We have succeeded in modifying the tissue culture procedures originally developed by Trolinder and Goodin (Plant Cell Tiss. Org. Cult. 12:31-53, 988). Our goal was to optimize a process using culture plates rather than suspension cultures and yet maintain a high efficiency of somatic embryo induction, germination and plant recovery. Systematic study of the process of somatic embryogenesis was conducted, focusing on 4 major areas: a) tissue selection and section treatment; b) embryogenic callus initiation; c) embryoid development; and d) maturation and desiccation.

a. Seeds of Gossypium hirsutum L. cv. Coker 312 were germinated on basal media of MS salts, C85 vitamins, 3% glucose and 1.6 g/l Gelrite. Several tissues were tested for the production of callus on different types of media, including hypocotyl, cotyledon, leaf and somatic embryo. Hypocotyl discs of 1-2mm thick sliced from 4-5d. hypocotyl tissue produced good callus and gave a high percentage of somatic embryogenesis. This was especially true when NAA and IAA were used to induce somatic embryo formation.

b.Three auxins, IAA, NAA and 2, 4-D were tested for their ability to initiate embryogenic callus production when combined with Kinetin. Induced calli were scored for amount of callus, the number of embryoids produced, and ultimately for the normality of the embryoids. Explants grown on media containing NAA yielded less callus and there was a delay of 10 days for the observation of globular embryoids on semi-solid callus initiation media (MS salts, GB5 vitamins, 2.0 mg/L NAA, 1.0 mg/L Kinetin, 3% glucose and 1.6 g/L Gelrite) compared to identical tissues cultured on the same media containing the other auxins: 0/1 mg/L 2, 4-D and 2.0 mg/L IAA. Cultures grown on 2,4-D gave rise to more callus and eventually to more embryoids than those grown on IAA.

c.Somatic embryos were classified into six types based on their observed morphology: trumpet (assumed to be precociously germinated embryoids), tulip, jar, umbrella, irregular, and fused. Somatic embryos with mono and Polycotyledonary tissue were classified as irregular, but all of the other embryoid types are shaped as described in their titles. All 6 embryoid types were cultured further to test for their ability to complete development. Only the trumpet and tulip types have the potential to germinate and to produce plantlets and they are considered normal. IAA induced the production of up to six times as many normal embryoids than 2,4-D.

d.A wide range of treatments was used in an attempt to allow induced somatic embryos to mature prior to germination and plant recovery. Embryoids were allowed to develop on semi-solid Gelrite plates containing various combinations and percentages of glutamine, casein hydrolysate, glucose, sucrose, maltose, sorbitol, mannitol, gibberellic acid, kinetin, activated charcoal and abscisic acid. No apparent benefit was obtained using any of these reagents under our culture conditions. In some cases the culture treatments proved detrimental to development. For example, most embryoids either swelled and became abnormal or went back to callus on basal media containing 2% or 4% sucrose and in any of the treatments containing 1.5% maltose.

Mechanical rather than chemical desiccation proved beneficial to plant recovery.
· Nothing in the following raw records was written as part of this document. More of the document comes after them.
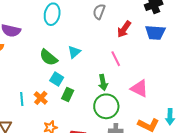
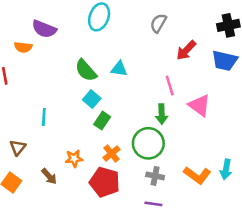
cyan triangle: (74, 52) -> (119, 69), turned 40
green arrow: (103, 82) -> (162, 114), moved
pink triangle: (139, 88) -> (200, 105), moved
orange cross: (41, 98) -> (111, 153), moved

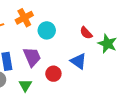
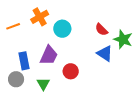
purple trapezoid: (32, 57) -> (49, 55), turned 50
blue triangle: (78, 61) -> (105, 53), moved

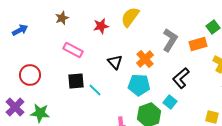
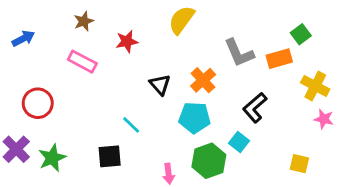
red star: (101, 26) -> (127, 41), moved
gray L-shape: (170, 40) -> (239, 53), turned 125
pink rectangle: (73, 50) -> (82, 62), moved
black square: (76, 81) -> (110, 156), moved
green star: (40, 113) -> (52, 158), turned -30

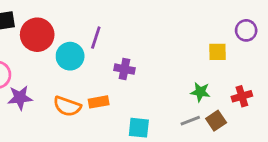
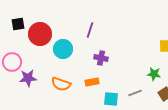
purple line: (96, 38) -> (90, 30), moved
orange rectangle: (99, 102) -> (92, 82), moved
gray line: (190, 121) -> (135, 93), moved

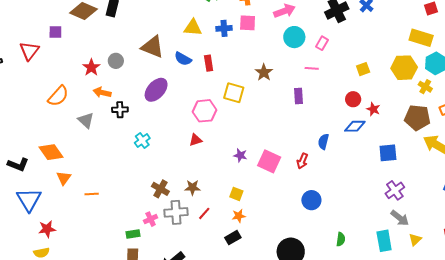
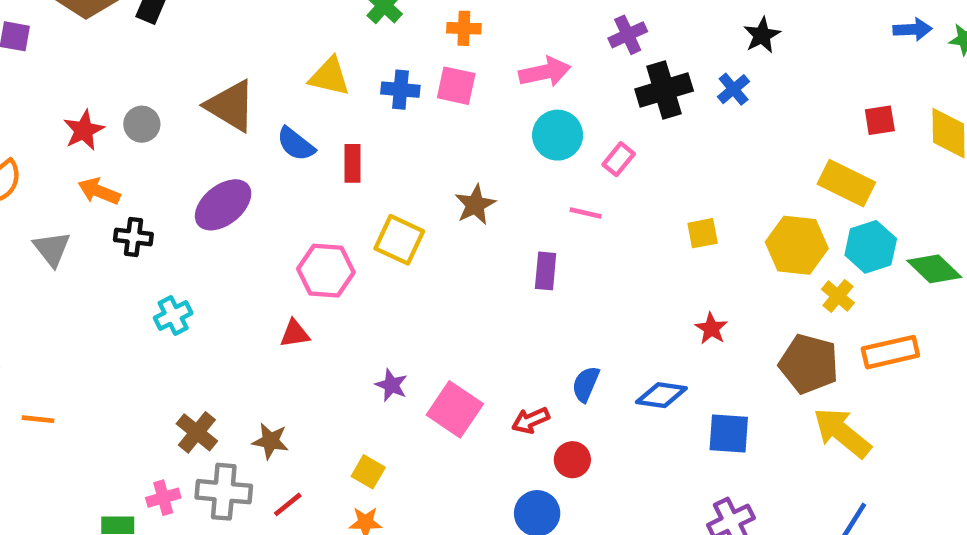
red circle: (353, 99) -> (572, 460), moved
blue diamond: (355, 126) -> (661, 395), moved
red arrow: (302, 161) -> (531, 420), turned 35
When embryoids were allowed to air dry in the laminar flow hood for five minutes before being transferred to empty culture plates and stored for 2 1/2 days, 90 percent germinated on germination media (Steward Hsu's medium with 2% glucose in 1.6 9/L Gelrite and 0.1 Mg/L IAA (pH 5.8)). 40% of the initial embryoids actually went on to plant recovery following this treatment. Seedlings were grown in 1:1, vermiculite: perlite (supplemented with germination media salts, vitamins and growth regulators), "hardened" in plastic bags in the growth chamber, then transferred to Fafard-3B soilless mix and grown to maturity in the greenhouse. 25 IAA derived mature plants were evaluated for growth characteristics. 2 (8%) were abnormal (short stature, bushy growth, curled leaves, etc.), 23 (92%) appeared to be normal and flowered and 21 (84%) set bolls which developed apparently normal seed. The stature and growth habit of the selected greenhouse cultivated regenerants were comparable to zygotic seedderived plantlets grown under identical conditions.